Cascading into the (Melting) Ice

Here’s the Murphy’s Law of traveling Amtrak.  Whenever some of the best scenery goes by, you will be in the dining car.  Which, I guess isn’t really all that surprising because it seems like you’re in the dining car most of the trip.  Train travel, especially with sleeper reservations (and the included meals) doesn’t mix well with the lose-weight-now diet.  Lots of food, lots of sitting around.

I’ve been trying to figure out how to describe the trip up the northern Cascades out of Seattle.  I still can’t.  It compares with the trip into the Rockies out of Denver as the most scenic and inspiring experiences of my Amtrak travels.  And I, as you can guess from the above paragraph, saw it all from the Dining Car.  So, no pictures.  Not that the pictures would do it any justice.

I used to say “one” in the next sentence; here’s the updated version:  If you don’t do any other train travel in your lifetime, you should (must?) do at least one of these two:  1) the westbound California Zephyr out of Denver through to Sacramento (the Rockies and Sierra Nevadas); or 2) the eastbound Empire Builder from Seattle to East Glacier Park.  On the Builder, be sure to be viewing the north side of the train from Whitefish to Essex, and the south side from Essex to East Glacier Park.

Did you know it was a small world?  I’ve hiked and dined and talked with multiple people throughout this trip, and somewhere along the way there always seems to be an uncanny connection.  On the Builder, I ate breakfast with a couple from St.

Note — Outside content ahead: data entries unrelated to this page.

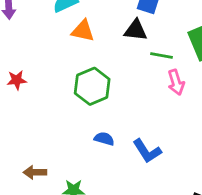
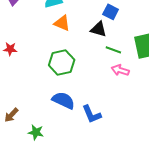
pink arrow: (176, 82) -> (120, 70), turned 114
blue semicircle: (104, 139) -> (63, 100), size x1.6
brown arrow: (35, 172) -> (11, 115), turned -56

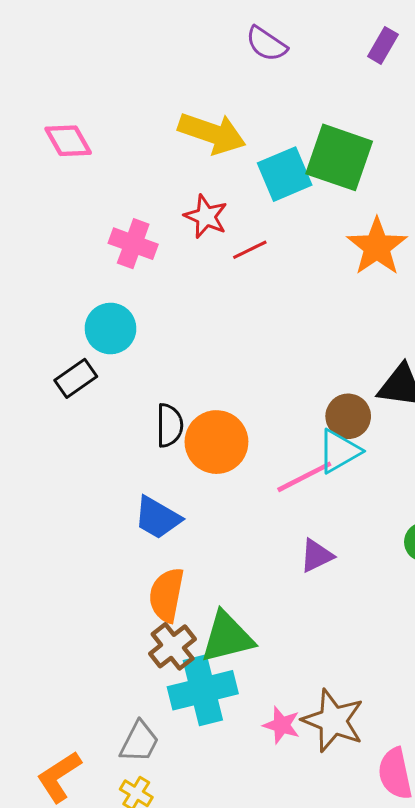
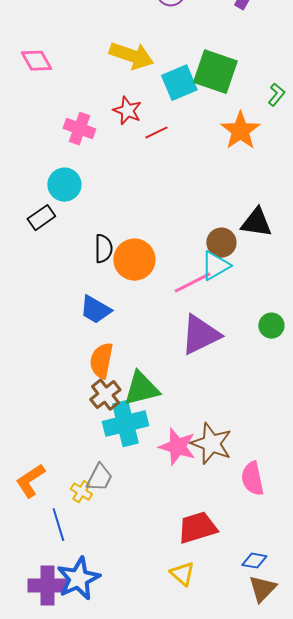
purple triangle: (316, 556) -> (200, 335), size x1.8
pink star: (282, 725) -> (177, 447), size x1.5
gray trapezoid: (139, 742) -> (99, 478), moved

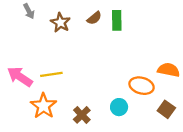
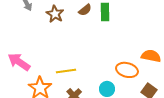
yellow line: (51, 74) -> (66, 71), moved

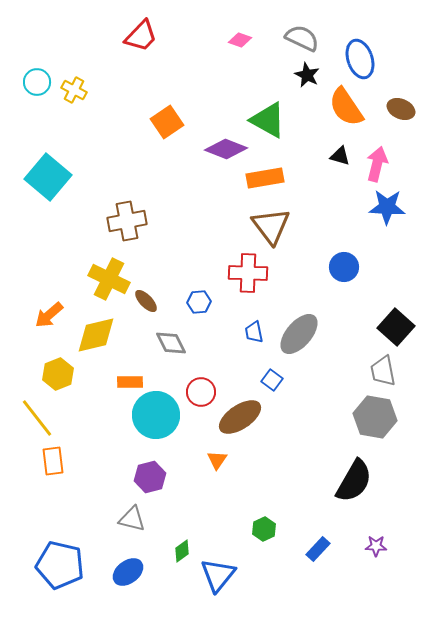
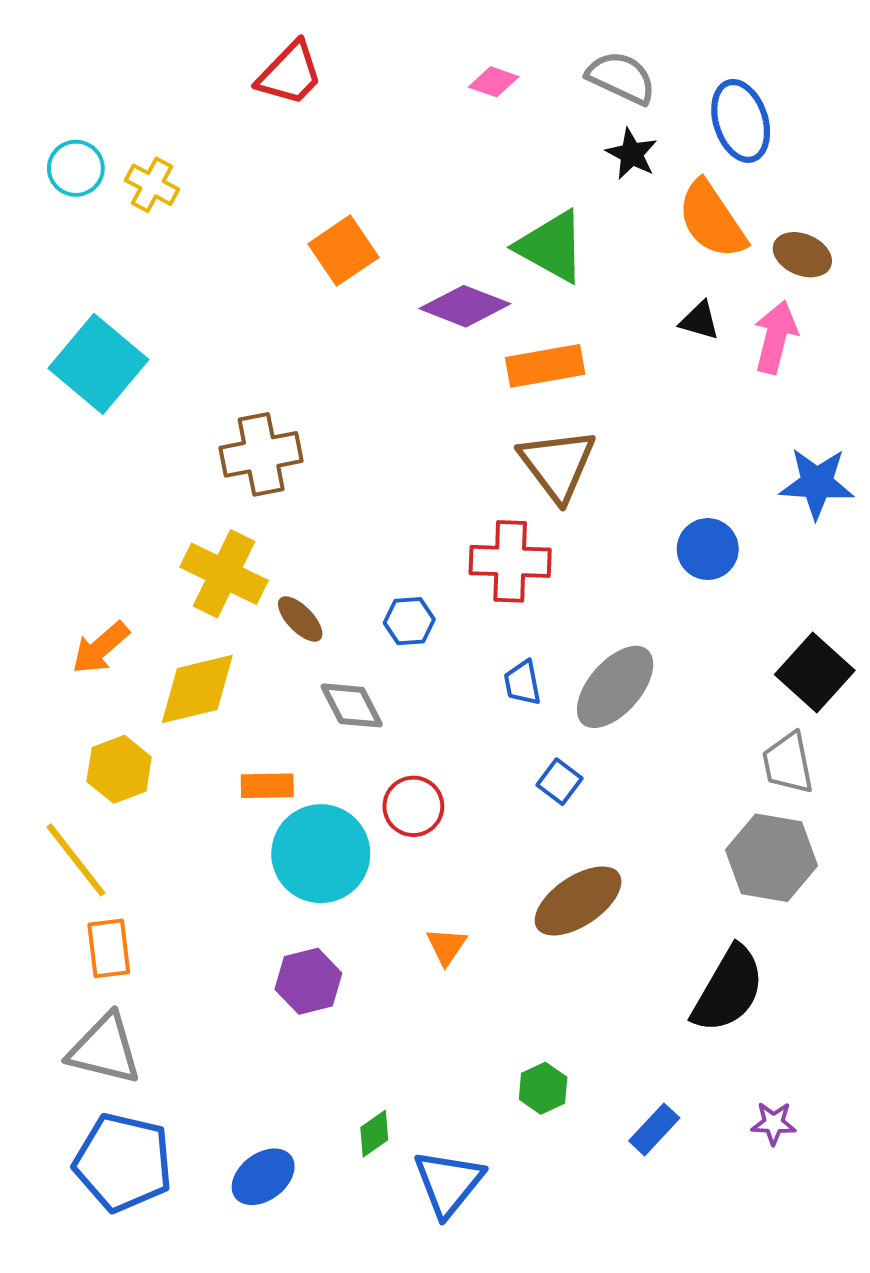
brown ellipse: (401, 109) -> (802, 255), moved
blue star: (387, 207) -> (817, 483), moved
brown ellipse: (240, 417) -> (578, 901), moved
gray triangle: (132, 519) -> (105, 1049), moved, size x1.4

Paul, Indiana.  St. Paul, Indiana, is a town of less than 500 southeast of Indianapolis.  It is also the home of the Flat Rock YMCA Camp, which, for a while, my friend Arthur directed, and I spent much time at when I worked for the Indy YMCA.  They were absolutely flabbergasted to have met someone on the train, in the middle of Idaho, with a connection to St. Paul, Indiana.  Then, while hiking trails in Glacier Park, I got advice from one group of experienced park visitors, finding out during the conversation that one grew up in Toledo, OH.  She recognized my Maumee Valley t-shirt.  The park offers guided group hikes.  I joined in one the other day and hiked to Iceberg Lake with a fellow Ohioan and a family from Jackson, Michigan.  It’s a small world, after all.  It’s a small, small world (got that song stuck in your head, yet?).

As Glacier National Park is my “destination”, if I had any, on this trip, I was eager to get to the park.  After all, the glaciers are melting.  Many years ago, there were hundreds of glaciers in GNP.  The last time a study was done with a count, there were 25.  Now, they suspect that when they count this year there will be many less.  Climate change.  No matter what the cause, it is happening.  And Glacier National Park will likely soon be a park with an inappropriate name.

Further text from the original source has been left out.